» **THE PROBLEM**: Produce a copy of every line in the records that holds the string "High".

[Records drawn from a dataset]
━━━━━━━━━━━━━━━━

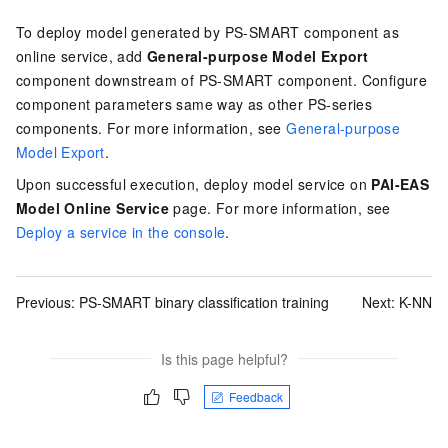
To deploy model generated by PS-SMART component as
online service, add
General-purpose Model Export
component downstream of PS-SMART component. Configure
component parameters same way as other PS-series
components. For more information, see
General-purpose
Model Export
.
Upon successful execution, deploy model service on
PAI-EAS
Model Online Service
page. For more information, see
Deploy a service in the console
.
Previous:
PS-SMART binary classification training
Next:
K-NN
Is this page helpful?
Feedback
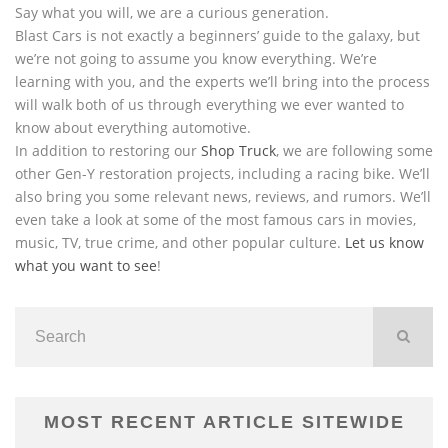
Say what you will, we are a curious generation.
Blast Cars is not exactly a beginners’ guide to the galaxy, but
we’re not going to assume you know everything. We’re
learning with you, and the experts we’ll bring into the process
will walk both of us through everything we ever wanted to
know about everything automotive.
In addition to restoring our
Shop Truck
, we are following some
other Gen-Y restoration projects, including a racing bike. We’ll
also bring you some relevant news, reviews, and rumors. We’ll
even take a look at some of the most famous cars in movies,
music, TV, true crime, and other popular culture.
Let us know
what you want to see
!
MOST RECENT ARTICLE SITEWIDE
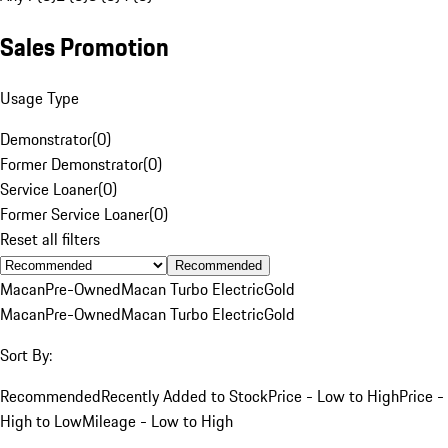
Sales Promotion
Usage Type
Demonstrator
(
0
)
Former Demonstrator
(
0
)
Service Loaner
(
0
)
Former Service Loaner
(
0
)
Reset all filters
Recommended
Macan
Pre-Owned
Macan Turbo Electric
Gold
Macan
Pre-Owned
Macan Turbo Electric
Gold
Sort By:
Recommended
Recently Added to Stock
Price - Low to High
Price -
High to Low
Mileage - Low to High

━━━━━━━━━━━━━━━━

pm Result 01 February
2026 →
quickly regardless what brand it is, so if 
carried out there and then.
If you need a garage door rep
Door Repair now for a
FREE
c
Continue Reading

━━━━━━━━━━━━━━━━

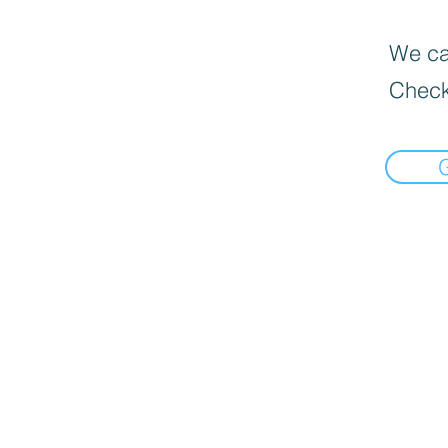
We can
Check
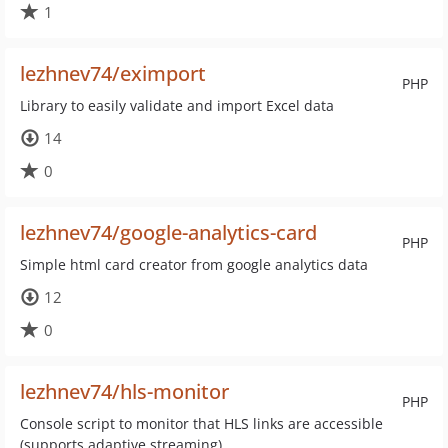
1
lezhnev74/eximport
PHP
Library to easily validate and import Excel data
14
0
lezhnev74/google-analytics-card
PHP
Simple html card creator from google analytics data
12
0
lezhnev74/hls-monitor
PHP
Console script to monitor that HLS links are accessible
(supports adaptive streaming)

━━━━━━━━━━━━━━━━

» **RESPONSE AREA**:
Price - Low to High
High to Low
Mileage - Low to High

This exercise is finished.